(Stored data entries)
---

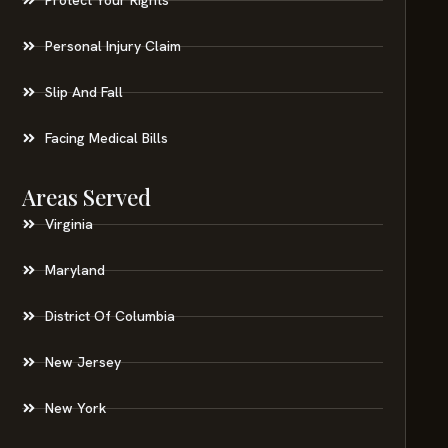
Personal Injury Claim
Slip And Fall
Facing Medical Bills
Areas Served
Virginia
Maryland
District Of Columbia
New Jersey
New York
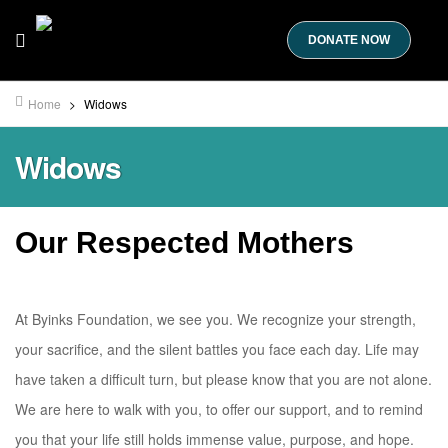
DONATE NOW
Home
>
Widows
Widows
Our Respected Mothers
At Byinks Foundation, we see you. We recognize your strength,
your sacrifice, and the silent battles you face each day. Life may
have taken a difficult turn, but please know that you are not alone.
We are here to walk with you, to offer our support, and to remind
you that your life still holds immense value, purpose, and hope.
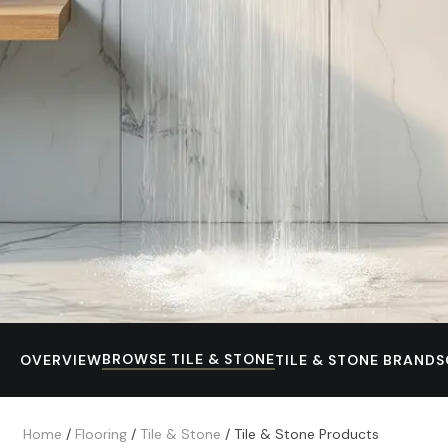
BROWSE TILE & STONE
OVERVIEW
TILE & STONE BRANDS
Home
/
Flooring
/
Tile & Stone
/
Tile & Stone Products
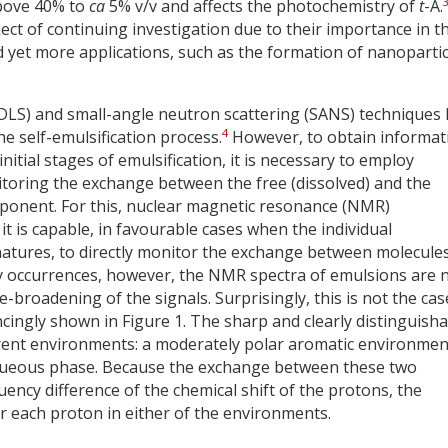
above 40% to
ca
5% v/v and affects the photochemistry of
t
-A.
ct of continuing investigation due to their importance in t
 yet more applications, such as the formation of nanopartic
 (DLS) and small-angle neutron scattering (SANS) techniques
4
e self-emulsification process.
However, to obtain informat
nitial stages of emulsification, it is necessary to employ
itoring the exchange between the free (dissolved) and the
mponent. For this, nuclear magnetic resonance (NMR)
 it is capable, in favourable cases when the individual
natures, to directly monitor the exchange between molecule
 occurrences, however, the NMR spectra of emulsions are 
broadening of the signals. Surprisingly, this is not the cas
ncingly shown in Figure 1. The sharp and clearly distinguish
ferent environments: a moderately polar aromatic environmen
aqueous phase. Because the exchange between these two
ncy difference of the chemical shift of the protons, the
r each proton in either of the environments.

---

Omitting all pictures, reproduce the records above in their entirety.

> **RESPONSE BELOW**:
Personal Injury Claim
Slip And Fall
Facing Medical Bills
Areas Served
Virginia
Maryland
District Of Columbia
New Jersey
New York
DONATE NOW
Home
>
Widows
Widows
Our Respected Mothers
At Byinks Foundation, we see you. We recognize your strength,
your sacrifice, and the silent battles you face each day. Life may
have taken a difficult turn, but please know that you are not alone.
We are here to walk with you, to offer our support, and to remind
you that your life still holds immense value, purpose, and hope.
BROWSE TILE & STONE
OVERVIEW
TILE & STONE BRANDS
Home
/
Flooring
/
Tile & Stone
/
Tile & Stone Products
above 40% to
ca
5% v/v and affects the photochemistry of
t
-A.
ct of continuing investigation due to their importance in t
 yet more applications, such as the formation of nanopartic
 (DLS) and small-angle neutron scattering (SANS) techniques
4
e self-emulsification process.
However, to obtain informat
nitial stages of emulsification, it is necessary to employ
itoring the exchange between the free (dissolved) and the
mponent. For this, nuclear magnetic resonance (NMR)
 it is capable, in favourable cases when the individual
natures, to directly monitor the exchange between molecule
 occurrences, however, the NMR spectra of emulsions are 
broadening of the signals. Surprisingly, this is not the cas
ncingly shown in Figure 1. The sharp and clearly distinguish
ferent environments: a moderately polar aromatic environmen
aqueous phase. Because the exchange between these two
ncy difference of the chemical shift of the protons, the
r each proton in either of the environments.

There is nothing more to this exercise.